**Record extracts**
Content starts

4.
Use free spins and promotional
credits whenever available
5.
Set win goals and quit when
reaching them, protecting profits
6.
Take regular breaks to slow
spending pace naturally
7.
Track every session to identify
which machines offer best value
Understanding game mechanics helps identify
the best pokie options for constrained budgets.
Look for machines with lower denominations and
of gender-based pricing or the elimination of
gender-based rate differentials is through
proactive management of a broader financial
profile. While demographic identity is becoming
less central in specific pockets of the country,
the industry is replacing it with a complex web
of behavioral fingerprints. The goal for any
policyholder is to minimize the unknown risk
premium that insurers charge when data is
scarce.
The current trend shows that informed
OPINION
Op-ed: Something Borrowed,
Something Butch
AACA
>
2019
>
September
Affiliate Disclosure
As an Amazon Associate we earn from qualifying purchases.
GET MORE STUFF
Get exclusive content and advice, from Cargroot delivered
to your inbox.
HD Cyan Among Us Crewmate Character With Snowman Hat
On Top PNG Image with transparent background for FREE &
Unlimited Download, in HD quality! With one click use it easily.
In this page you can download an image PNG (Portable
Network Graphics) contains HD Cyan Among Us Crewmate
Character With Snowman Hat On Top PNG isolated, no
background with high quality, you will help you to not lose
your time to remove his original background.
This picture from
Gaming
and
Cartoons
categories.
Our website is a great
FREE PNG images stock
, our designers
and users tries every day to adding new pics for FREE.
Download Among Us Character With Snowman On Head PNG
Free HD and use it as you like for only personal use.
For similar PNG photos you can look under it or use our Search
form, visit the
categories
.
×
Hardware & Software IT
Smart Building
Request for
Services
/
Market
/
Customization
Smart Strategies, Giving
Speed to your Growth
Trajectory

Content ends
Content starts

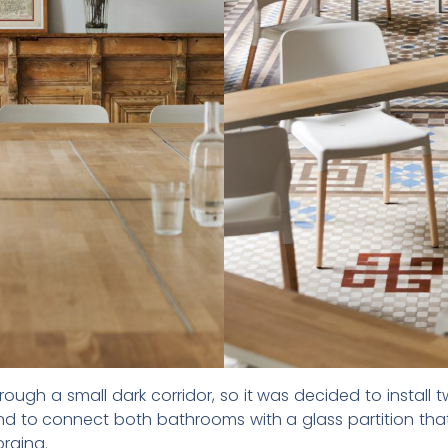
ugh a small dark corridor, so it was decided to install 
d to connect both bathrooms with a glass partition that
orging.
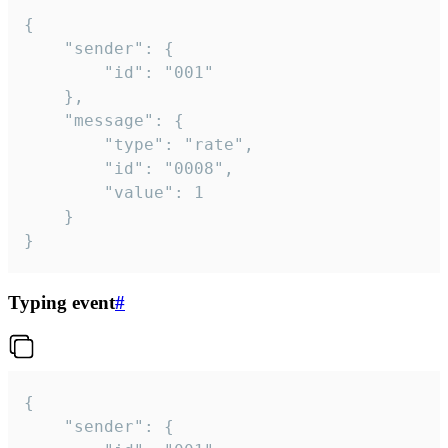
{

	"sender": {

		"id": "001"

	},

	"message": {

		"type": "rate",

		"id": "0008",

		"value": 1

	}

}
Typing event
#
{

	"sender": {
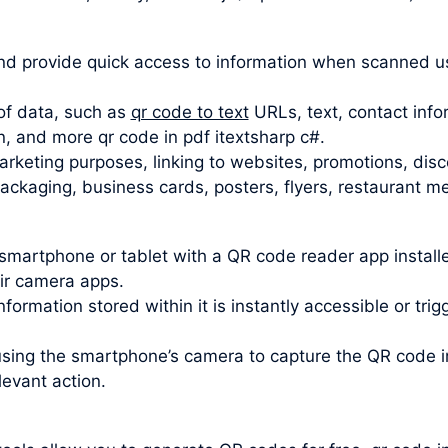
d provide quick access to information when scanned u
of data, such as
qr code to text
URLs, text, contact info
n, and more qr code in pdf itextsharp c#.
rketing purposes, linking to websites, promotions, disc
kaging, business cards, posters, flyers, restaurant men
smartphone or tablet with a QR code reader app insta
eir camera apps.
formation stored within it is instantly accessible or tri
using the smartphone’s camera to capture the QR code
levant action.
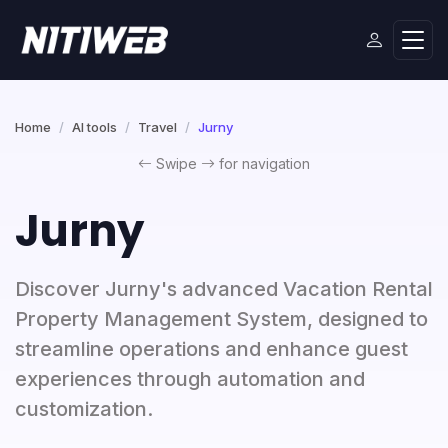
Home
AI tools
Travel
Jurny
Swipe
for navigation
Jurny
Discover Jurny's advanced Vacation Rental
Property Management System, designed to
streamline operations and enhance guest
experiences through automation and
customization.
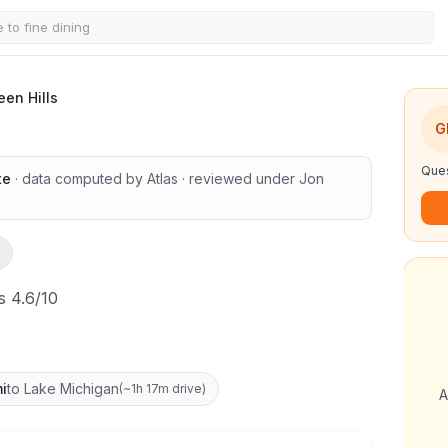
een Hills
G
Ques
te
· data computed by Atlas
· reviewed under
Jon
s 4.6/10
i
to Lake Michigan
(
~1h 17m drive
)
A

Content ends

**What to produce**
Go through the listing above and list every line that has the word "best".

**Response box**
which machines offer best value
the best pokie options for constrained budgets.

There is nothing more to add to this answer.